_Assigned task_. Extract exactly the lines from the top of the records through the line containing "プライベートfacebook gifからビデオをダウンロード", and keep pictures out of the copy.

>>

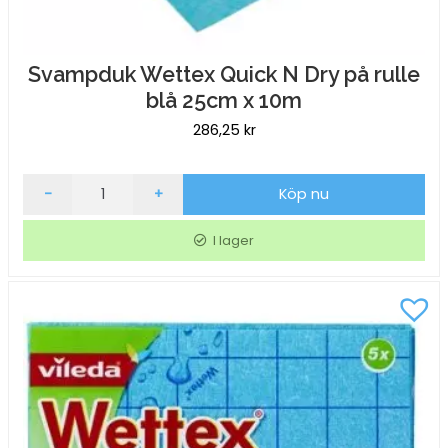
Svampduk Wettex Quick N Dry på rulle
blå 25cm x 10m
286,25
kr
Svampduk
-
+
Köp nu
Wettex
Quick
I lager
N
Dry
på
rulle
blå
25cm
x
10m
mängd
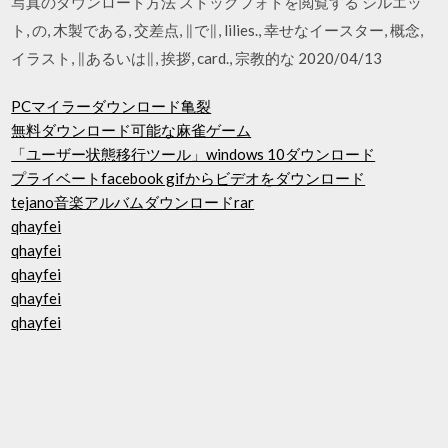
写真のダウンロード方法 ストックフォトを閲覧する シルエッ
ト, の, 木製である, 交差点, ∥で∥, lilies., 幸せなイースター, 概念,
イラスト, ∥あるいは∥, 挨拶, card., 宗教的な 2020/04/13
PCマイラーダウンロード亀裂
無料ダウンロード可能な麻雀ゲーム
「ユーザー状態移行ツール」windows 10ダウンロード
プライベートfacebook gifからビデオをダウンロード
tejano音楽アルバムダウンロードrar
qhayfei
qhayfei
qhayfei
qhayfei
qhayfei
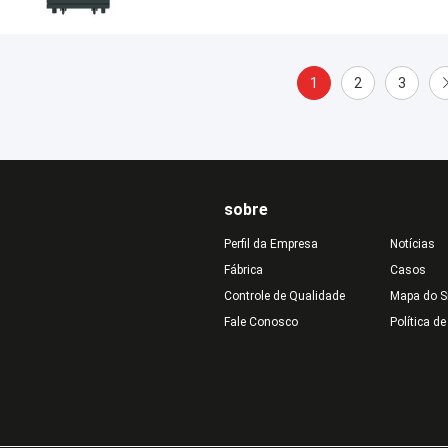
1
2
3
sobre
Perfil da Empresa
Notícias
Fábrica
Casos
Controle de Qualidade
Mapa do S
Fale Conosco
Política d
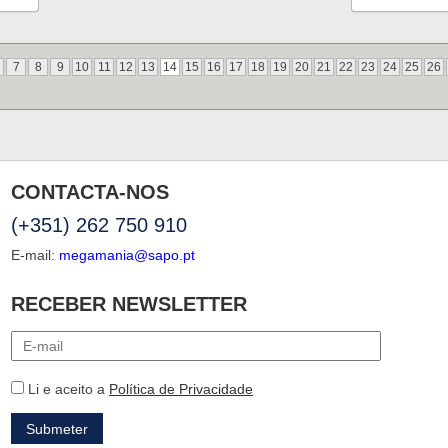
7
8
9
10
11
12
13
14
15
16
17
18
19
20
21
22
23
24
25
26
CONTACTA-NOS
(+351) 262 750 910
E-mail:
megamania@sapo.pt
RECEBER NEWSLETTER
Li e aceito a
Política de Privacidade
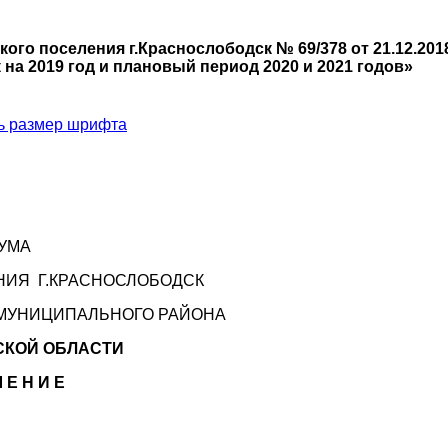
ого поселения г.Краснослободск № 69/378 от 21.12.201
 на 2019 год и плановый период 2020 и 2021 годов»
ь размер шрифта
УМА
НИЯ Г.КРАСНОСЛОБОДСК
МУНИЦИПАЛЬНОГО РАЙОНА
СКОЙ ОБЛАСТИ
 Е Н И Е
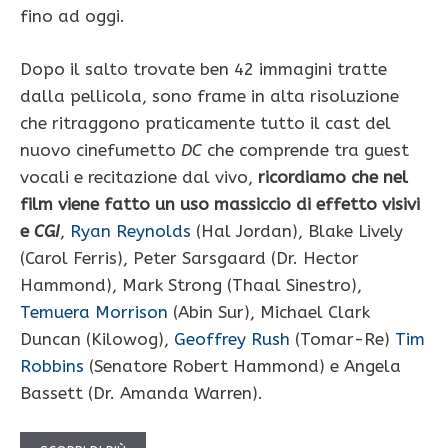
fino ad oggi.
Dopo il salto trovate ben 42 immagini tratte
dalla pellicola, sono frame in alta risoluzione
che ritraggono praticamente tutto il cast del
nuovo cinefumetto
DC
che comprende tra guest
vocali e recitazione dal vivo,
ricordiamo che nel
film viene fatto un uso massiccio di effetto visivi
e
CGI
,
Ryan Reynolds
(Hal Jordan), Blake Lively
(Carol Ferris), Peter Sarsgaard (Dr. Hector
Hammond), Mark Strong (Thaal Sinestro),
Temuera Morrison
(Abin Sur), Michael Clark
Duncan (Kilowog),
Geoffrey Rush
(Tomar-Re)
Tim
Robbins
(Senatore Robert Hammond) e Angela
Bassett (Dr. Amanda Warren).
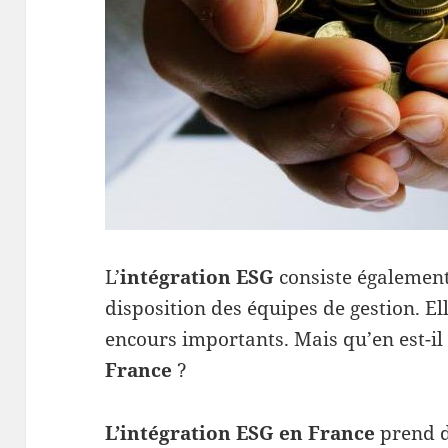
L’
intégration ESG
consiste également
disposition des équipes de gestion. E
encours importants. Mais qu’en est-il 
France
?
L’intégration ESG en France
prend d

<<

_Answer to this task_.
Svampduk Wettex Quick N Dry på rulle
blå 25cm x 10m
286,25
kr
Svampduk
-
+
Köp nu
Wettex
Quick
I lager
N
Dry
på
rulle
blå
25cm
x
10m
mängd
写真のダウンロード方法 ストックフォトを閲覧する シルエッ
ト, の, 木製である, 交差点, ∥で∥, lilies., 幸せなイースター, 概念,
イラスト, ∥あるいは∥, 挨拶, card., 宗教的な 2020/04/13
PCマイラーダウンロード亀裂
無料ダウンロード可能な麻雀ゲーム
「ユーザー状態移行ツール」windows 10ダウンロード
プライベートfacebook gifからビデオをダウンロード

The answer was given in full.